YOUR GOAL
Write out nothing but the lines from the first line of the entries below through the line with "ft Jahre in"; no pictures go in.

● ● ● ● ●

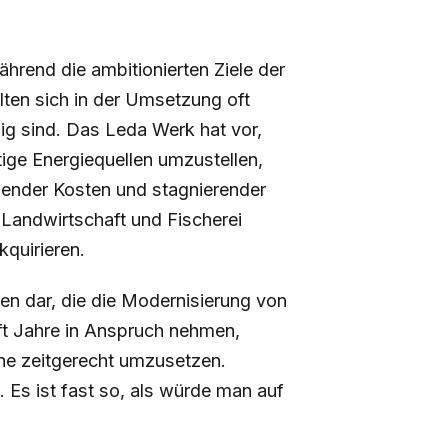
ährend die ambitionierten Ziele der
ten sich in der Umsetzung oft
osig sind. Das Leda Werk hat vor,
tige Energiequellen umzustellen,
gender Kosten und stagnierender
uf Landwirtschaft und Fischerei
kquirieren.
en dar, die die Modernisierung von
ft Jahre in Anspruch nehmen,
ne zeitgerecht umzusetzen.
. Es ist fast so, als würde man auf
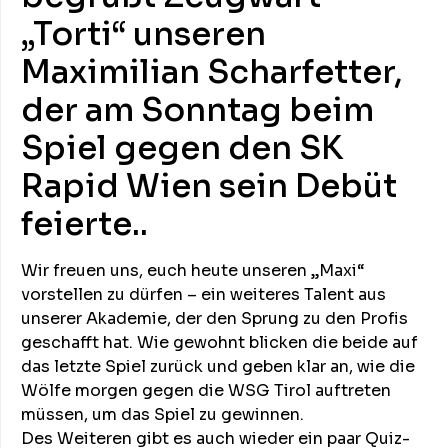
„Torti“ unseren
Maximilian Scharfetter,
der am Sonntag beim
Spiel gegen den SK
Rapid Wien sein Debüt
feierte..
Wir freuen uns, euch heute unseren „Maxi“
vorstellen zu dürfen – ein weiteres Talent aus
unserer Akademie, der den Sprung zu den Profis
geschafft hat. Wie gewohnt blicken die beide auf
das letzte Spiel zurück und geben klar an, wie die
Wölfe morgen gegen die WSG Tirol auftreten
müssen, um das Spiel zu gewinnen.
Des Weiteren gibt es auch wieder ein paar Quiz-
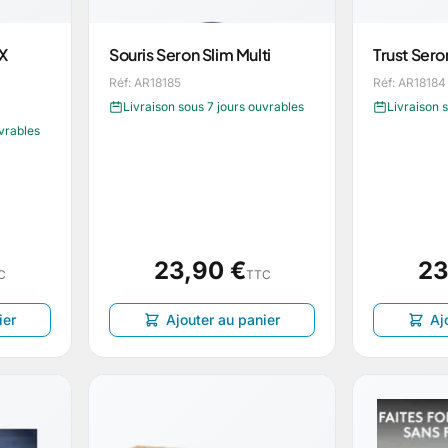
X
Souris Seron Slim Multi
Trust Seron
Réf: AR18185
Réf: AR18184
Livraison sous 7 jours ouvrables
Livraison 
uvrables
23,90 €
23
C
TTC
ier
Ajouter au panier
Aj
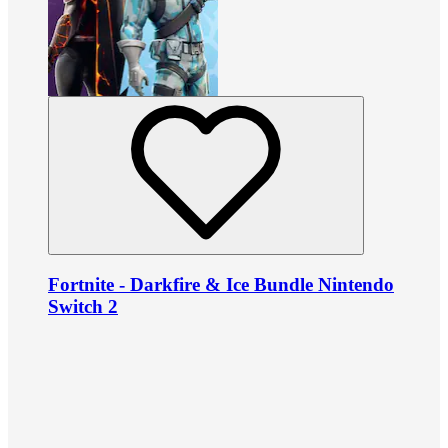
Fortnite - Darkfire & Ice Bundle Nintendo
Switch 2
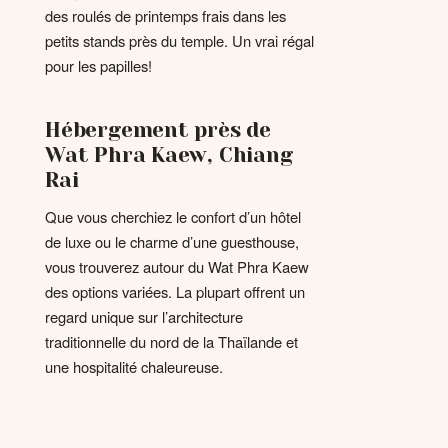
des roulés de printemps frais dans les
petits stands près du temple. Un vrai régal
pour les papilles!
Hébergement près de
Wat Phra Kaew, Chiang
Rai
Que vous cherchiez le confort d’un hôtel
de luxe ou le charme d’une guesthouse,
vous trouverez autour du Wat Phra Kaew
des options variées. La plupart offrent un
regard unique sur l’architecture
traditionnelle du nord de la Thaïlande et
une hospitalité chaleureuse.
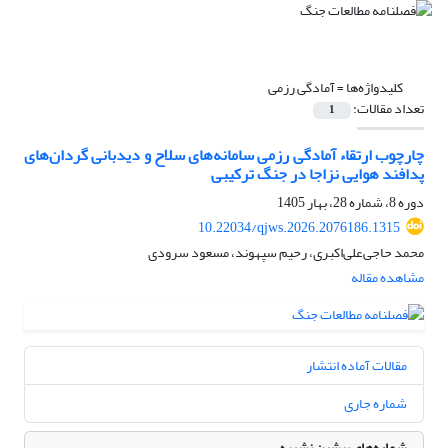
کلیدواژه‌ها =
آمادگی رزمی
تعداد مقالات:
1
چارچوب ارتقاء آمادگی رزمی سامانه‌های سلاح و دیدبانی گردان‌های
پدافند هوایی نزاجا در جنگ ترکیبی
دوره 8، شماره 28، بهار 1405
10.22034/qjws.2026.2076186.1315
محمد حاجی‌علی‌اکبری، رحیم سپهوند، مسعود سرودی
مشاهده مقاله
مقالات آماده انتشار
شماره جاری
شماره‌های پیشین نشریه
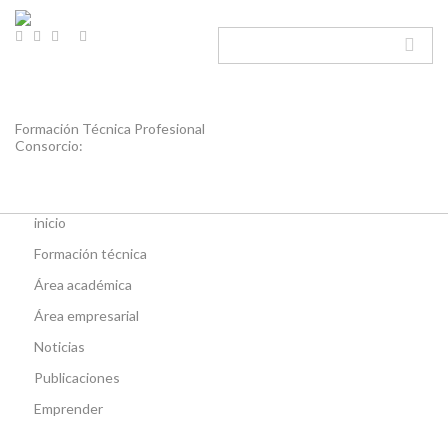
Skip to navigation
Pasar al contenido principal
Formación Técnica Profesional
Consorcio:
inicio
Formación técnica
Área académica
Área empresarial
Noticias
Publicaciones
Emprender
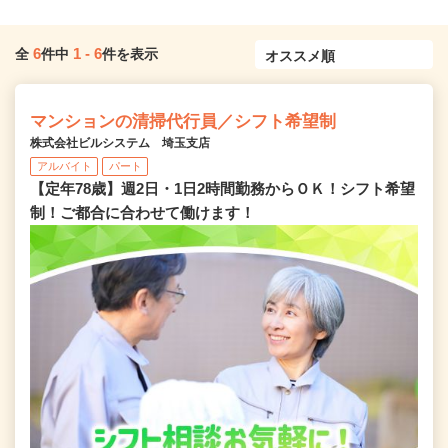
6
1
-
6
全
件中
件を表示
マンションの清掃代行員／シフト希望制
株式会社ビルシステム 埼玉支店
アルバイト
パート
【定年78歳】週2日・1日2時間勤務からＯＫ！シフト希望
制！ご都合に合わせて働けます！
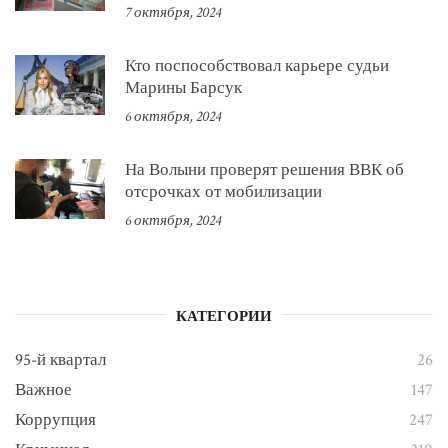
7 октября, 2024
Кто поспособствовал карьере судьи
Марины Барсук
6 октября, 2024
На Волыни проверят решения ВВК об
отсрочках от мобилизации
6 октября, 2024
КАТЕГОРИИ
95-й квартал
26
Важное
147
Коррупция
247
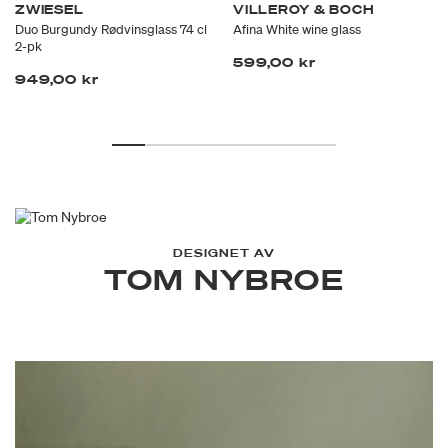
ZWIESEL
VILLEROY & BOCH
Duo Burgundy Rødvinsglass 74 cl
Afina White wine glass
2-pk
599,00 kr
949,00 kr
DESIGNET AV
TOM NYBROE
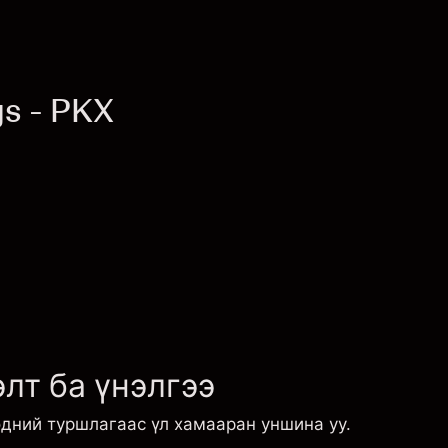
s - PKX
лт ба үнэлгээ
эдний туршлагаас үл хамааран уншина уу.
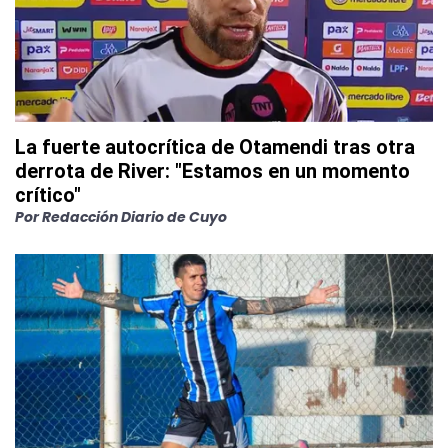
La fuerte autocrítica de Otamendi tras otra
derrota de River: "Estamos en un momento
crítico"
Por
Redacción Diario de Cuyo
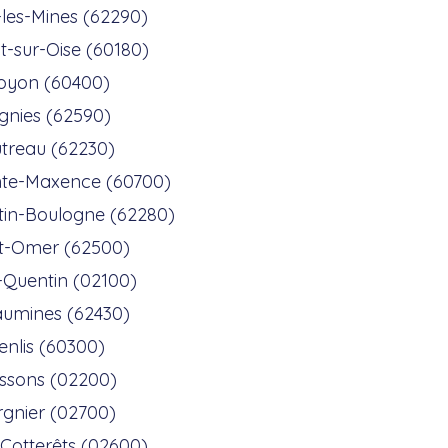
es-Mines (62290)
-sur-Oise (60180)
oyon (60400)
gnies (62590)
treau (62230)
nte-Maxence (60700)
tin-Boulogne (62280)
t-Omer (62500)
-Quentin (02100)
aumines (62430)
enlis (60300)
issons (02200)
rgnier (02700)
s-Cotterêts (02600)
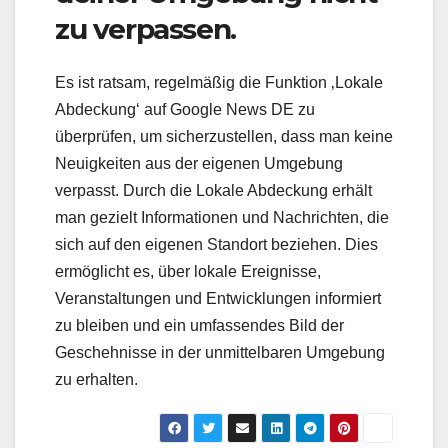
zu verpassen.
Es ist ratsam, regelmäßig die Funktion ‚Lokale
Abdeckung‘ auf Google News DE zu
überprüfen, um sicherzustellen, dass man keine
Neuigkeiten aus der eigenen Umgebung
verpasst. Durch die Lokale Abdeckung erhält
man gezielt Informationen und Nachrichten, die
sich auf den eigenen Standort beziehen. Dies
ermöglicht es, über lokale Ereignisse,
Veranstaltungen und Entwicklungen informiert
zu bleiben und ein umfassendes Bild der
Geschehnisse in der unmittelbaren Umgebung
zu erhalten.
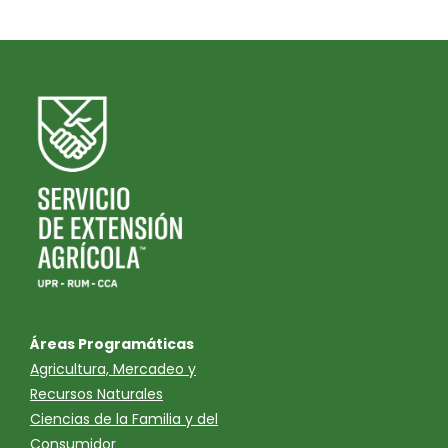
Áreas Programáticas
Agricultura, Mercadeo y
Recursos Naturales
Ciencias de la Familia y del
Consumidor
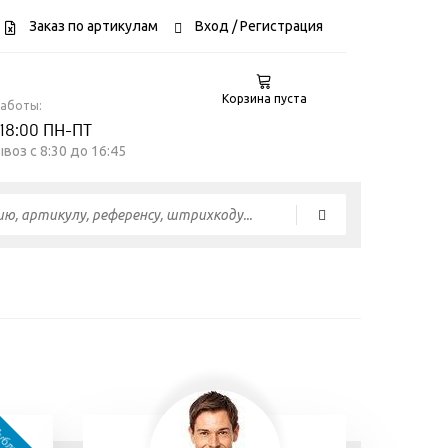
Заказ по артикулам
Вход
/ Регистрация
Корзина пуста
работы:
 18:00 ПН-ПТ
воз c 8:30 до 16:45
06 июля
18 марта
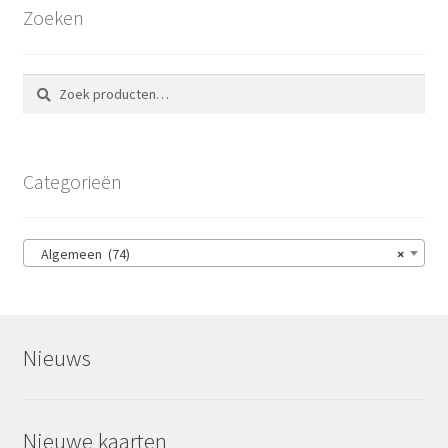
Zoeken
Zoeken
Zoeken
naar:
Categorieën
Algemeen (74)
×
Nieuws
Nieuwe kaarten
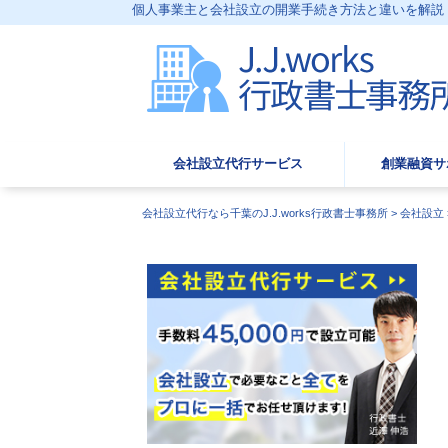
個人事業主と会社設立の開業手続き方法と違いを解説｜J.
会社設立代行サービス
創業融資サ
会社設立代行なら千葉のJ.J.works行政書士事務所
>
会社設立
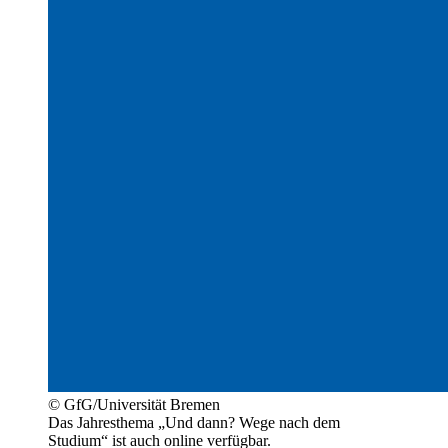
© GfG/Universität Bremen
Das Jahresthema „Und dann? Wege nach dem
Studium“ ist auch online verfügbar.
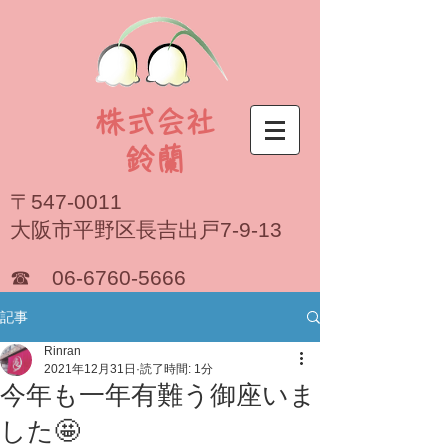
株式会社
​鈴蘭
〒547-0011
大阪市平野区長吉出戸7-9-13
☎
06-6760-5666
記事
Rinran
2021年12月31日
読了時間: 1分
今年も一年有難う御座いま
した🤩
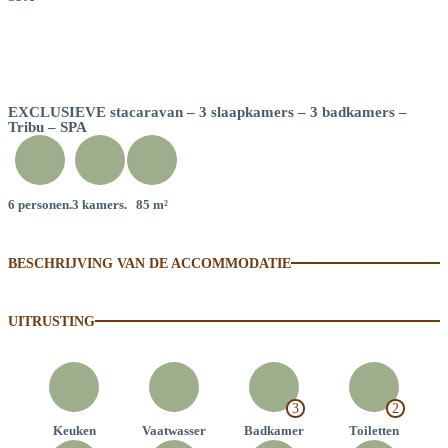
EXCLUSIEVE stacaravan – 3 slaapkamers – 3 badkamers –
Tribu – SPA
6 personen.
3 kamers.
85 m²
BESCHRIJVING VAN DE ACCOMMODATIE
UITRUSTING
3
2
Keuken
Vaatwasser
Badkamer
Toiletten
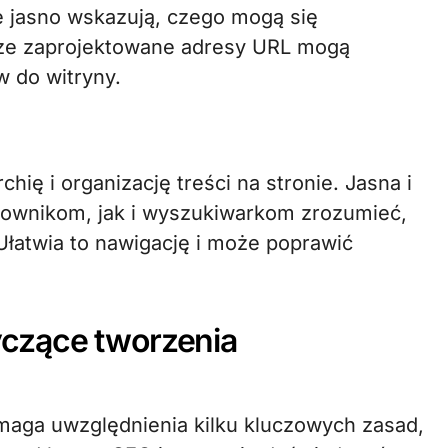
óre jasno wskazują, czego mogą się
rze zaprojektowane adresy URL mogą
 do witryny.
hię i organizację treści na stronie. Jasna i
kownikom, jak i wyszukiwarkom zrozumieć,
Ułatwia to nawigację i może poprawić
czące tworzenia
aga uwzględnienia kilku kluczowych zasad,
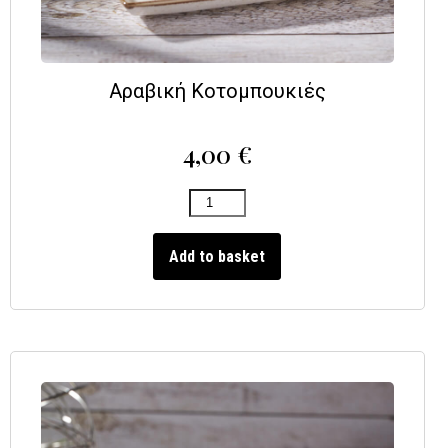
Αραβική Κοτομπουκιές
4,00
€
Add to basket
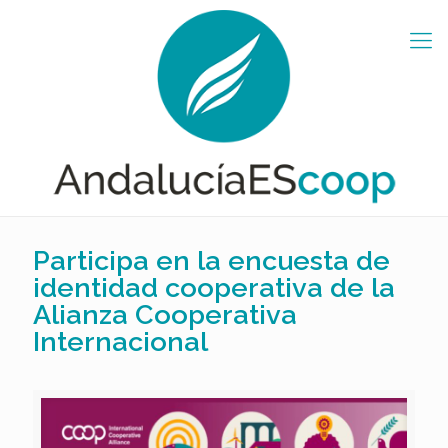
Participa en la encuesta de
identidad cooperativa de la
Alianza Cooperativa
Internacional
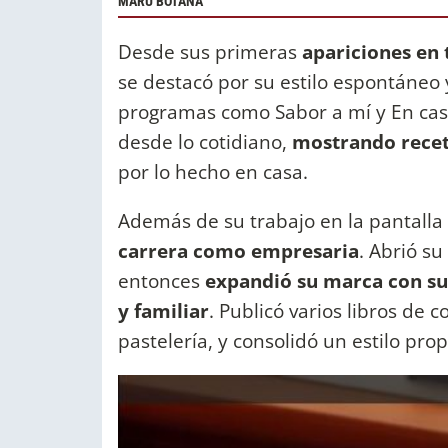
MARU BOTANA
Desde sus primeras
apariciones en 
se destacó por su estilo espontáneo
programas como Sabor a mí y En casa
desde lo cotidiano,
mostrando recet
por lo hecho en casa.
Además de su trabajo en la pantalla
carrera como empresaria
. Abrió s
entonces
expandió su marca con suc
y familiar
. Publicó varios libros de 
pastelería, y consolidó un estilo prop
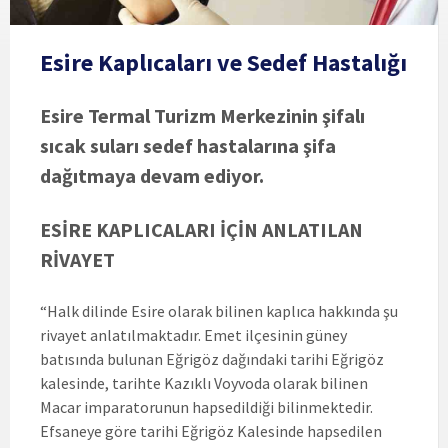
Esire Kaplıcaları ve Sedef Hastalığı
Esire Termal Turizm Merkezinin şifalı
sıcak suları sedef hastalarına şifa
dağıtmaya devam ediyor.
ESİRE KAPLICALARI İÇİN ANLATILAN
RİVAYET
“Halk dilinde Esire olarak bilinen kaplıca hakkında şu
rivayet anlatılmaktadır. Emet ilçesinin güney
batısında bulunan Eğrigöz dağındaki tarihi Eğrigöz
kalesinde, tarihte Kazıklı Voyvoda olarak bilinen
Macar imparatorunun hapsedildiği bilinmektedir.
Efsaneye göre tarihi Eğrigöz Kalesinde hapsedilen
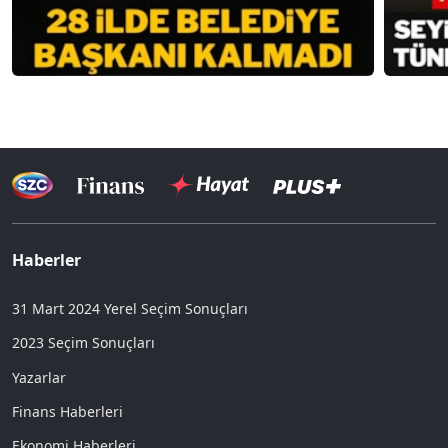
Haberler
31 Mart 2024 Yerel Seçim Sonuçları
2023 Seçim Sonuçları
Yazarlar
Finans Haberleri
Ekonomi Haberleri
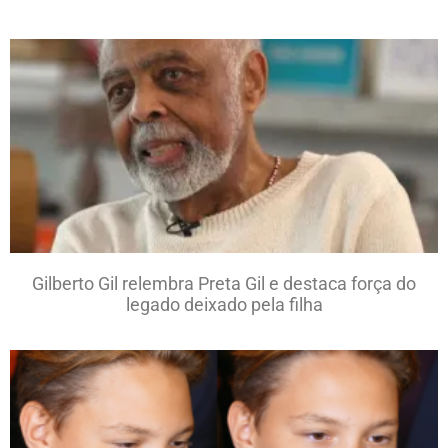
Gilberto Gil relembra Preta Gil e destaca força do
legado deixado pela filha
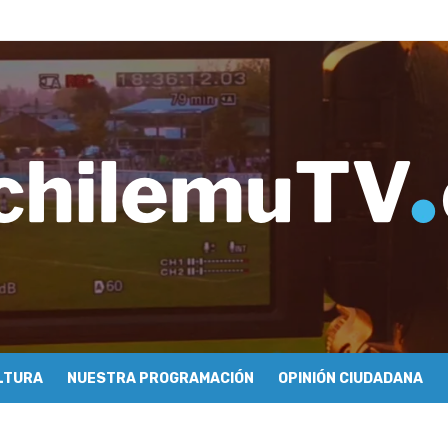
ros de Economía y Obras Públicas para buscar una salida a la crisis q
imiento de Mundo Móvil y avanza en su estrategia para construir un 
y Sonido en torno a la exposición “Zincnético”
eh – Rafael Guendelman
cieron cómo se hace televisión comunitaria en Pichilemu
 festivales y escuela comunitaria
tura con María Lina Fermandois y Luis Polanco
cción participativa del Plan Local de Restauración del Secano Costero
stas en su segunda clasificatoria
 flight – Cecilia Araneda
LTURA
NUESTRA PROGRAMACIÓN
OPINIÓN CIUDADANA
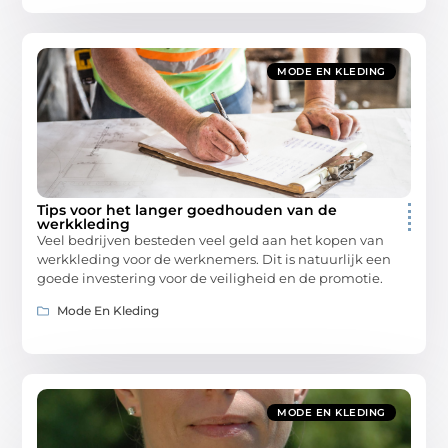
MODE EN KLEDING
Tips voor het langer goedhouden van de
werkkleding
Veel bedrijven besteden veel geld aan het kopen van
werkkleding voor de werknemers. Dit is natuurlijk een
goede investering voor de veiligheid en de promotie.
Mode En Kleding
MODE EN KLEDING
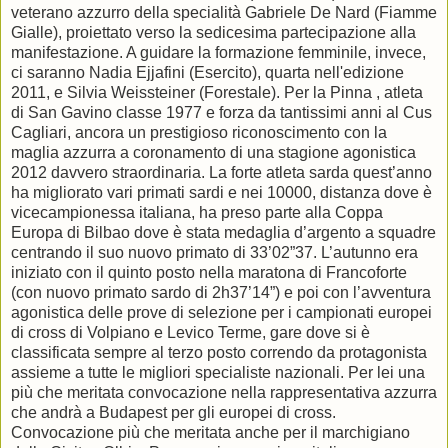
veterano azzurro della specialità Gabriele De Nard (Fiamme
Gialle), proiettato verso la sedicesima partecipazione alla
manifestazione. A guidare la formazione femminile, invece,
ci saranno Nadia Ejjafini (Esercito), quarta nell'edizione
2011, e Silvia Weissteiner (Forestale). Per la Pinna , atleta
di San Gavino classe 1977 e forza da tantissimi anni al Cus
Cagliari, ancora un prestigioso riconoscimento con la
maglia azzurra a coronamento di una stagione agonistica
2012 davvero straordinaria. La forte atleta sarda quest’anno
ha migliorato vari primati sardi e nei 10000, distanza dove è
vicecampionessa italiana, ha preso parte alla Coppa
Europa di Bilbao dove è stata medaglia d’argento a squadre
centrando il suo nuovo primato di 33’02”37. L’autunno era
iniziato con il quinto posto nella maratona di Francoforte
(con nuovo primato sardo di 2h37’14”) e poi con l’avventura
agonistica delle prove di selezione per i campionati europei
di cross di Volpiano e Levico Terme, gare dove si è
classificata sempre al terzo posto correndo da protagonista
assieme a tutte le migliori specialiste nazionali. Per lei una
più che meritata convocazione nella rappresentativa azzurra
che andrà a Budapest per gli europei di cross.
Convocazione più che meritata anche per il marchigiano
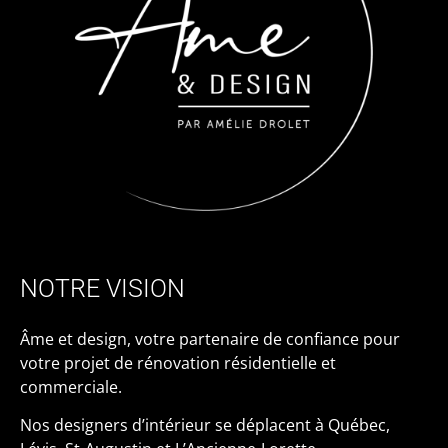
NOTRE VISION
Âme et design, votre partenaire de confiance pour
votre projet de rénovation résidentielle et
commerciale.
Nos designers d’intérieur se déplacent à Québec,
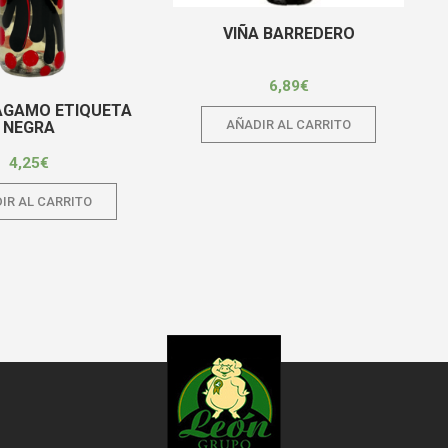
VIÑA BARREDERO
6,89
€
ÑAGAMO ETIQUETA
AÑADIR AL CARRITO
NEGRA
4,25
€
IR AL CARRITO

● ● ● ● ●

WRITTEN RESPONSE
ährend die ambitionierten Ziele der
ten sich in der Umsetzung oft
osig sind. Das Leda Werk hat vor,
tige Energiequellen umzustellen,
gender Kosten und stagnierender
uf Landwirtschaft und Fischerei
kquirieren.
en dar, die die Modernisierung von
ft Jahre in Anspruch nehmen,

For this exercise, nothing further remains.